■ EXERCISE REQUIREMENTS ■
Each line that has the string "conselho" must be copied from the records below.

■ DATA PROVIDED ■
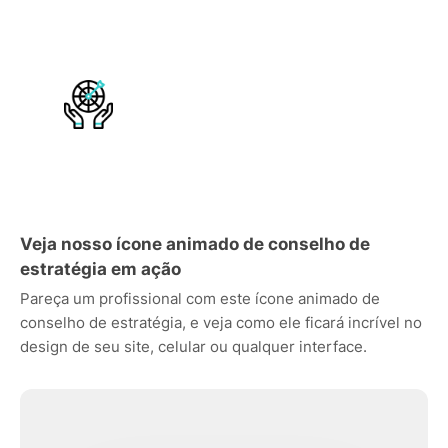
Veja nosso ícone animado de conselho de
estratégia em ação
Pareça um profissional com este ícone animado de
conselho de estratégia, e veja como ele ficará incrível no
design de seu site, celular ou qualquer interface.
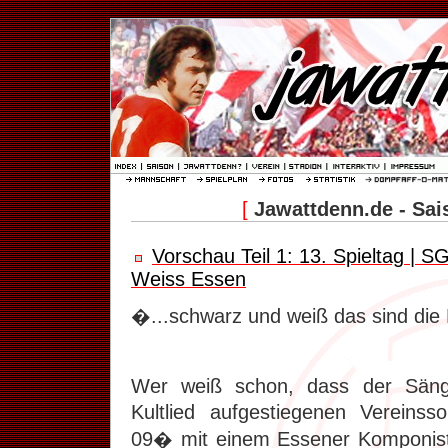
[
Jawattdenn.de - Sai
Vorschau Teil 1: 13. Spieltag | S
Weiss Essen
�...schwarz und weiß das sind die
Wer weiß schon, dass der Sänge
Kultlied aufgestiegenen Verein
09� mit einem Essener Komponis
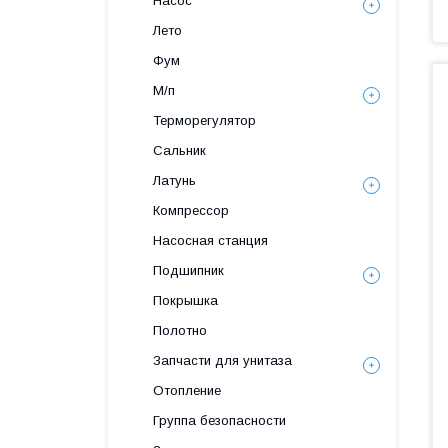
Насос
Лето
Фум
М/п
Терморегулятор
Сальник
Латунь
Компрессор
Насосная станция
Подшипник
Покрышка
Полотно
Запчасти для унитаза
Отопление
Группа безопасности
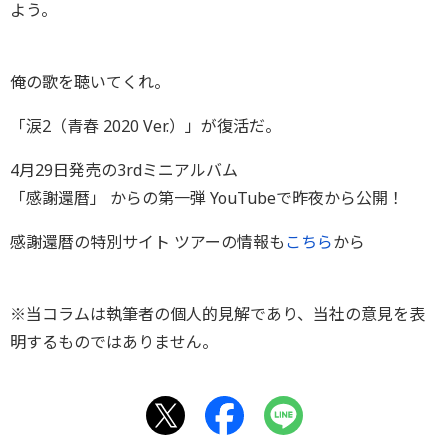
よう。
俺の歌を聴いてくれ。
「涙2（青春 2020 Ver.）」が復活だ。
4月29日発売の3rdミニアルバム
「感謝還暦」 からの第一弾 YouTubeで昨夜から公開！
感謝還暦の特別サイト ツアーの情報も
こちら
から
※当コラムは執筆者の個人的見解であり、当社の意見を表
明するものではありません。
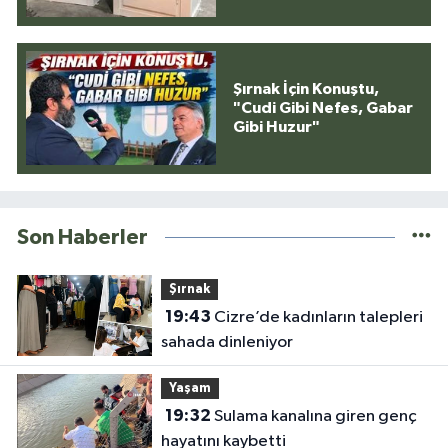
Şırnak İçin Konuştu,
"Cudi Gibi Nefes, Gabar
Gibi Huzur"
Son Haberler
Şırnak
19:43
Cizre’de kadınların talepleri
sahada dinleniyor
Yaşam
19:32
Sulama kanalına giren genç
hayatını kaybetti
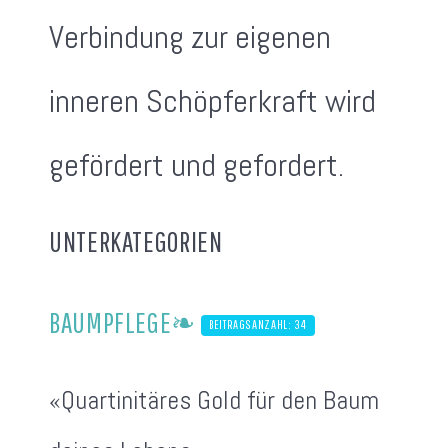
Verbindung zur eigenen
inneren Schöpferkraft wird
gefördert und gefordert.
UNTERKATEGORIEN
BAUMPFLEGE❧
BEITRAGSANZAHL: 34
«Quartinitäres Gold für den Baum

■ WRITTEN REPLY ■
Veja nosso ícone animado de conselho de
conselho de estratégia, e veja como ele ficará incrível no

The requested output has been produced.